Property owners in Melbourne’s inner north have been told by phone to expect a formal “notice of intention to acquire” in the first week of August.
The notice, by the Linking Melbourne Authority, will trigger a minimum two-month period before the government can take ownership of the properties.
Planning Minister Matthew Guy. Photo: Luis Enrique Ascui
Slater & Gordon practice group leader Ben Hardwick last week wrote to several property owners to inform them of its preliminary view that there were no legal grounds on which it could challenge the notices, despite renewed uncertainty about what land would be required to build the East West Link.
Planning Minister Matthew Guy approved the project on June 30, but with changes to the design that was analysed and debated in an exhaustive 30-day public hearing.
His decision was on Friday challenged by Moreland council, , which voted to seek a judicial review in the Supreme Court.
The government has not signed contracts for the $14 billion-$18 billion project. It aims to do so before November 4, when it will enter caretaker mode before the November 29 state election.
Labor opposes the East West Link but says it would honour any contracts signed before the election.

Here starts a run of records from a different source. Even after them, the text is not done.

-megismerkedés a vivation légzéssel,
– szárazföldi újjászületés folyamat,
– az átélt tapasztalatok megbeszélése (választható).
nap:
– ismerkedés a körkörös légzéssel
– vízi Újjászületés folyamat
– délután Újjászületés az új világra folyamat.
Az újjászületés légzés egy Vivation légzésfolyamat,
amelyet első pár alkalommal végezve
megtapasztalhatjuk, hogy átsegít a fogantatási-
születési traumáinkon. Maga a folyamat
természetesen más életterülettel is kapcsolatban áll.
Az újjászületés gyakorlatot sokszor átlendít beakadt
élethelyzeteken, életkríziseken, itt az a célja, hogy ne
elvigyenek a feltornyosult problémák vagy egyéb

Mr Hardwick said the new uncertainty about what land the project would claim had created “at least some prospect that such contracts won’t be able to be entered into by the election”.
“LMA is clearly acting on the basis of an assumption that the project will proceed,” he wrote.

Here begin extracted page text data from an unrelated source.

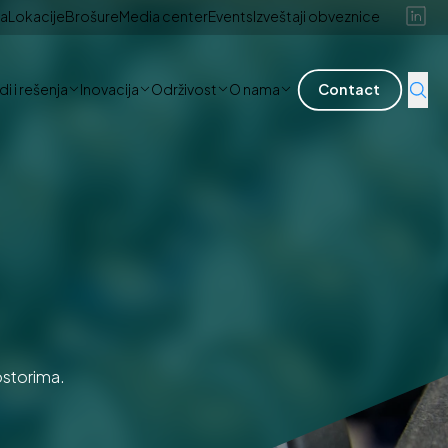
ra
Lokacije
Brošure
Media center
Events
Izveštaji obveznice
i i rešenja
Inovacija
Održivost
O nama
Contact
ostorima.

“We appreciate that LMA’s position is inconsistent with the broader uncertainty about the shape of the project and the impending state election and this makes it very hard for you to plan for your future.”

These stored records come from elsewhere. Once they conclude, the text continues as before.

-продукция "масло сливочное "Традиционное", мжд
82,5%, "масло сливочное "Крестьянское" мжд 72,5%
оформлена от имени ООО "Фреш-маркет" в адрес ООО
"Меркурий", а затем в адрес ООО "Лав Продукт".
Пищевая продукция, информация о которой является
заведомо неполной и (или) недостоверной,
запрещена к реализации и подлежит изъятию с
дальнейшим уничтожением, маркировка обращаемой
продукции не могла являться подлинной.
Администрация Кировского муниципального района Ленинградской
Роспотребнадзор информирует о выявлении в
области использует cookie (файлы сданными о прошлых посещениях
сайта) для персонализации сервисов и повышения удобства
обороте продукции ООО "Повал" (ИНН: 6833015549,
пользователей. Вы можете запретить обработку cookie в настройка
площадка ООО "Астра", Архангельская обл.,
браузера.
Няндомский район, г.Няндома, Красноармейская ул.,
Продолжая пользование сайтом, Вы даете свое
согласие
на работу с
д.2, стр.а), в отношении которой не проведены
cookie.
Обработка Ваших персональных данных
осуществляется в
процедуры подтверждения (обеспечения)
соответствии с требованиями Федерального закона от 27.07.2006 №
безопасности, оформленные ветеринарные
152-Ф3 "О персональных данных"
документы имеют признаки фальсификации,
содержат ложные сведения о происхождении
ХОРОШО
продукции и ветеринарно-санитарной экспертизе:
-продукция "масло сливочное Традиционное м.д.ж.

A spokeswoman for the authority said notices would be issued “once the project area is declared, which we expect in the near future, but owners wouldn’t need to leave their properties for over a year”.
Clifton Hill resident Gillian Tuxworth said the authority had phoned her family on Tuesday to tell them to expect a notice in early August.
The Tuxworths live on Wellington Street in a house that is to be levelled to make way for a temporary road for construction vehicles. The expert panel that assessed the East West Link recommended the temporary road not be built, “due to unacceptable and … unnecessary impacts on existing residents and businesses”. Mr Guy rejected this recommendation.
Ms Tuxworth said the family was told the house would be acquired in October but they would not have to move out until August 2015. She said they were resigned to leaving, but did not want to.
“We bought this house eight years ago. It was pretty derelict and we’ve done it all up and brought it back to its heritage,” she said. “We’ve replastered, we’ve repainted, we’ve had windows replaced, we now have a beautiful family home with a beautiful back garden.”
She said that although she believed something had to be done to relieve congestion on Melbourne’s roads, she didn’t “understand the rush” to sign contracts for the East West Link.
“I don’t feel the government has necessarily explored all the options. Why can’t [the temporary road] be moved 400 metres down the road so we don’t have to move? We don’t have any answers,” she said.
The East West Link is a proposed 18-kilometre tollway between the Eastern Freeway in Collingwood and the Western Ring Road in Sunshine West, with a connection to the Port of Melbourne.